No seu livro mais recente, “O fim da história”, lançado em junho, a sombra do passado deixa uma certa amargura, mas consegue arranca ao leitor alguns sorrisos com os pensamentos de Juan Belmonte. Convocou-o 20 anos depois de protagonizar “Nome de toureiro”. Era o único à altura deste desafio?
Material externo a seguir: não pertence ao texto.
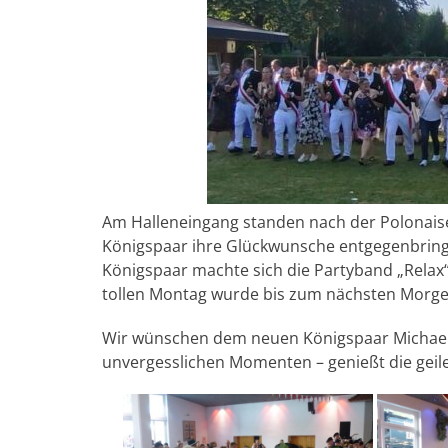
Am Halleneingang standen nach der Polonaise
Königspaar ihre Glückwunsche entgegenbring
Königspaar machte sich die Partyband „Relax“
tollen Montag wurde bis zum nächsten Morgen
Wir wünschen dem neuen Königspaar Michael u
unvergesslichen Momenten – genießt die geile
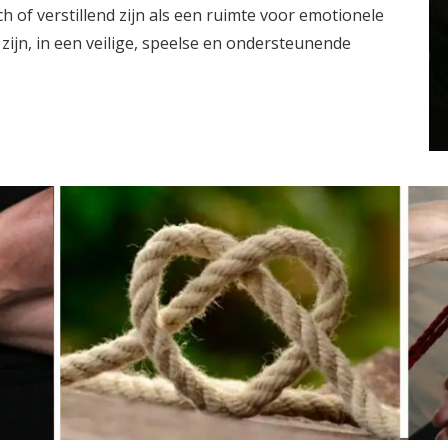
h of verstillend zijn als een ruimte voor emotionele
 zijn, in een veilige, speelse en ondersteunende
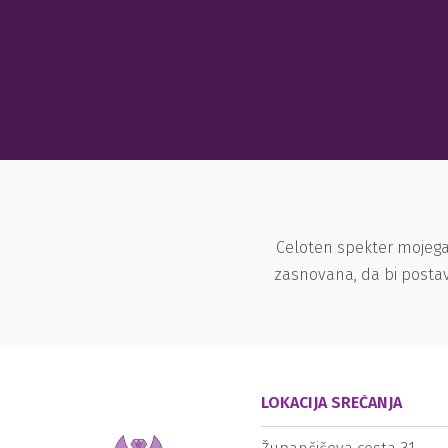
Celoten spekter mojega
zasnovana, da bi postav
LOKACIJA SREČANJA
Quando escrevi “Nome de Toureiro”, decidi que o protagonista tinha que ter uma biografia e decidi atribuir-lhe parte da minha biografia. Somos parecidos em muitas coisas. [sorriso] Nascemos no mesmo ano, partilhamos o mesmo passado político… Na altura queria construir uma personagem forte e foi aí que ele começou a ganhar corpo. Fiz algumas perguntas a Belmonte. Gostarias de ter sido militante político na juventude? ‘Sim. Acho óptimo’. Gostarias de ter feito parte da guarda pessoal do presidente Allende? ‘Sim!’ Gostarias de ter-te metido em grandes sarilhos na Nicarágua, Bolívia? ‘Sim!’ Perfeito, disse eu. Em “Nome de Toureiro”, Belmonte e eu tínhamos uns 40 anos. Agora temos 67. E, a dada altura, dei por mim a pensar como estaria Belmonte… “O fim da história” nasce de um facto real. Em 2005, uma delegação de cossacos apresentou-se em La Moneda [palácio do governo], em Santiago do Chile, todos vestidos a rigor. Os chilenos pensaram que era uma comitiva do Teatro Bolshoi que estava de visita e ia saudar a presidente Bachelet. Nada disso. Era um assunto muito sério: iam pedir, ou melhor, comprar a libertação de um criminoso, [Miguel] Krassnoff. A presidente disse-lhes que isso não era possível, que no Chile as coisas não funcionam assim. Esse homem foi julgado com transparência e garantias legais, e foi condenado – a mais de mil anos de prisão – por violação de direitos humanos, assassinatos, tortura, etc. Jamais sairá em liberdade. E é aqui que acaba a parte real da história. Então, dei por mim no reino da conjetura: e se decidem enviar um grupo da Rússia para o libertar? Quem é a única pessoa que pode opor-se a tal missão? Tem de ser alguém que conheça muito bem a forma como esses tipos pensam e se movem, alguém que tenha passado pelas escolas militares soviéticas, que conheça as ‘leis’ da clandestinidade e saiba mover-se em silêncio. O único que encaixava neste perfil era Belmonte.

Neste livro há uma personagem que não é humana: Villa Grimaldi, o principal centro de tortura da ditadura de Pinochet. Li que tanto o Luis como a sua mulher, Carmen Yañez, conheceram o homem que a denunciou e, com isso, ditou a sua prisão em Villa Grimaldi. Pediu-lhes perdão e vocês concederam-lho. Como se lida com uma situação dessas? Como se perdoa a cobardia extrema?
Às vezes, a vida coloca-nos perante situações muito difíceis… Não perdoo os repressores, os que sabiam perfeitamente o que faziam, a repressão que exerciam, aqueles que chegaram ao ponto de ter prazer em reprimir. Mas tenho algum cuidado quando se trata de um companheiro que não resistiu, que não suportou a tortura. Todos os que passámos por isso sem trair, sem denunciar ninguém, sabemos que é muito duro e que houve gente que não resistiu… Nesses casos, que mais podemos fazer a não ser “percebo o que aconteceu e perdoo-te a tua fraqueza”. Faz parte da natureza humana. “Não és um exemplo moral, mas percebo que não tenhas suportado a dor, os maus-tratos, a tortura da tua mulher, do teu filho…”.